(Page-level text extractions)

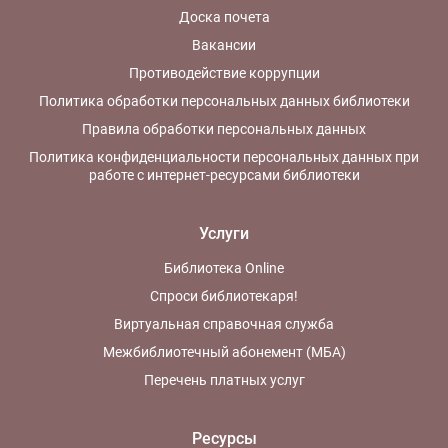
Доска почета
Вакансии
Противодействие коррупции
Политика обработки персональных данных библиотеки
Правила обработки персональных данных
Политика конфиденциальности персональных данных при
работе с интернет-ресурсами библиотеки
Услуги
Библиотека Online
Спроси библиотекаря!
Виртуальная справочная служба
Межбиблиотечный абонемент (МБА)
Перечень платных услуг
Ресурсы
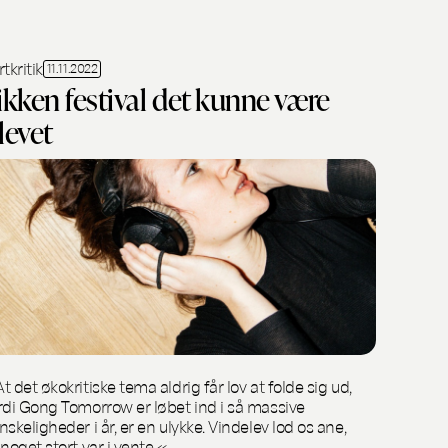
rtkritik
11.11.2022
ikken festival det kunne være
levet
t det økokritiske tema aldrig får lov at folde sig ud,
rdi Gong Tomorrow er løbet ind i så massive
nskeligheder i år, er en ulykke. Vindelev lod os ane,
 noget stort var i vente.«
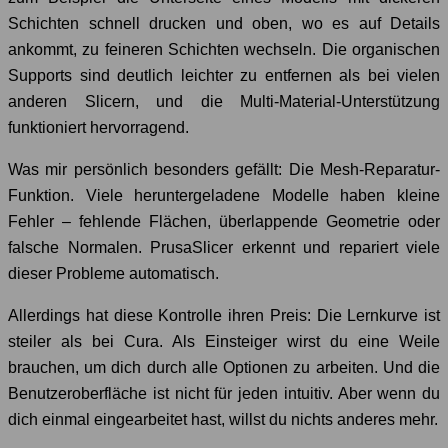
Schichten schnell drucken und oben, wo es auf Details
ankommt, zu feineren Schichten wechseln. Die organischen
Supports sind deutlich leichter zu entfernen als bei vielen
anderen Slicern, und die Multi-Material-Unterstützung
funktioniert hervorragend.
Was mir persönlich besonders gefällt: Die Mesh-Reparatur-
Funktion. Viele heruntergeladene Modelle haben kleine
Fehler – fehlende Flächen, überlappende Geometrie oder
falsche Normalen. PrusaSlicer erkennt und repariert viele
dieser Probleme automatisch.
Allerdings hat diese Kontrolle ihren Preis: Die Lernkurve ist
steiler als bei Cura. Als Einsteiger wirst du eine Weile
brauchen, um dich durch alle Optionen zu arbeiten. Und die
Benutzeroberfläche ist nicht für jeden intuitiv. Aber wenn du
dich einmal eingearbeitet hast, willst du nichts anderes mehr.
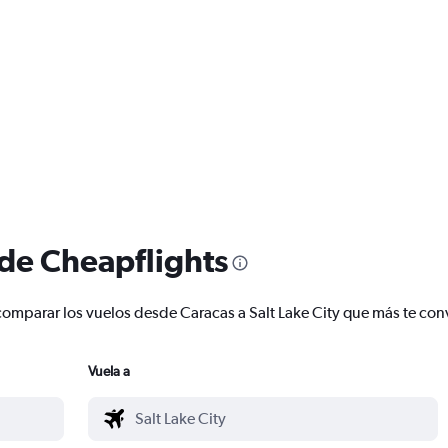
 de Cheapflights
y comparar los vuelos desde Caracas a Salt Lake City que más te co
Vuela a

## Problem statement
Check each line of the entries for the string "персональных". Copy the lines that have it.

## Task output
Политика обработки персональных данных библиотеки
Правила обработки персональных данных
Политика конфиденциальности персональных данных при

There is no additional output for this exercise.